Work required: A word-for-word copy of the entries, with images excluded, is the expected answer.

====== Data section ======

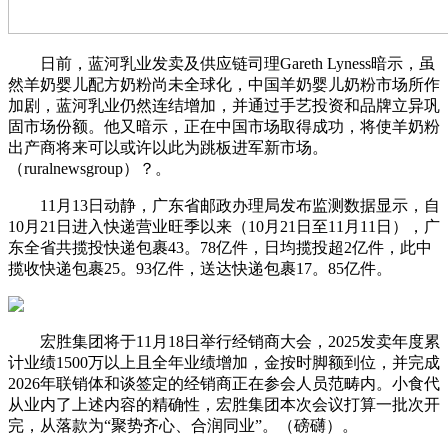
日前，蓝河乳业发卖及供应链司理Gareth Lyness暗示，虽
然羊奶婴儿配方奶粉尚未全球化，中国羊奶婴儿奶粉市场所作
加剧，蓝河乳业仍然连结增加，并通过手艺投资和品牌立异巩
固市场份额。他又暗示，正在中国市场取得成功，将使羊奶粉
出产商将来可以或许以此为跳板进军新市场。
（ruralnewsgroup）？。
11月13日动静，广东省邮政办理局发布监测数据显示，自
10月21日进入快递营业旺季以来（10月21日至11月11日），广
东全省共揽投快递包裹43。78亿件，日均揽投超2亿件，此中
揽收快递包裹25。93亿件，送达快递包裹17。85亿件。
宏胜集团将于11月18日举行经销商大会，2025发卖年度累
计业绩1500万以上且全年业绩增加，金按时脚额到位，并完成
2026年联销体和谈签定的经销商正在参会人员范畴内。小食代
从业内了上述内容的精确性，宏胜集团本次会议打算一批次开
完，从落款为“聚势齐心、合润同业”。（磅礴）。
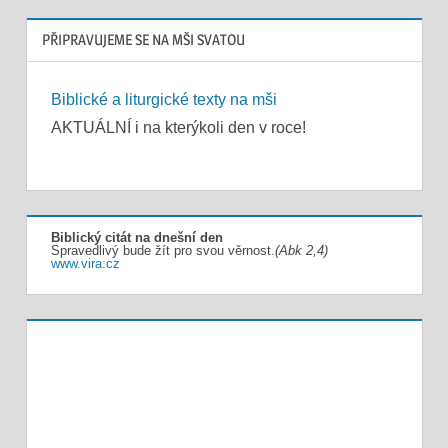
PŘIPRAVUJEME SE NA MŠI SVATOU
Biblické a liturgické texty na mši
AKTUÁLNÍ i na kterýkoli den v roce!
Biblický citát na dnešní den
Spravedlivý bude žít pro svou věrnost.
(Abk 2,4)
www.vira.cz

======

Response below:
日前，蓝河乳业发卖及供应链司理Gareth Lyness暗示，虽
然羊奶婴儿配方奶粉尚未全球化，中国羊奶婴儿奶粉市场所作
加剧，蓝河乳业仍然连结增加，并通过手艺投资和品牌立异巩
固市场份额。他又暗示，正在中国市场取得成功，将使羊奶粉
出产商将来可以或许以此为跳板进军新市场。
（ruralnewsgroup）？。
11月13日动静，广东省邮政办理局发布监测数据显示，自
10月21日进入快递营业旺季以来（10月21日至11月11日），广
东全省共揽投快递包裹43。78亿件，日均揽投超2亿件，此中
揽收快递包裹25。93亿件，送达快递包裹17。85亿件。
宏胜集团将于11月18日举行经销商大会，2025发卖年度累
计业绩1500万以上且全年业绩增加，金按时脚额到位，并完成
2026年联销体和谈签定的经销商正在参会人员范畴内。小食代
从业内了上述内容的精确性，宏胜集团本次会议打算一批次开
完，从落款为“聚势齐心、合润同业”。（磅礴）。
PŘIPRAVUJEME SE NA MŠI SVATOU
Biblické a liturgické texty na mši
AKTUÁLNÍ i na kterýkoli den v roce!
Biblický citát na dnešní den
Spravedlivý bude žít pro svou věrnost.
(Abk 2,4)
www.vira.cz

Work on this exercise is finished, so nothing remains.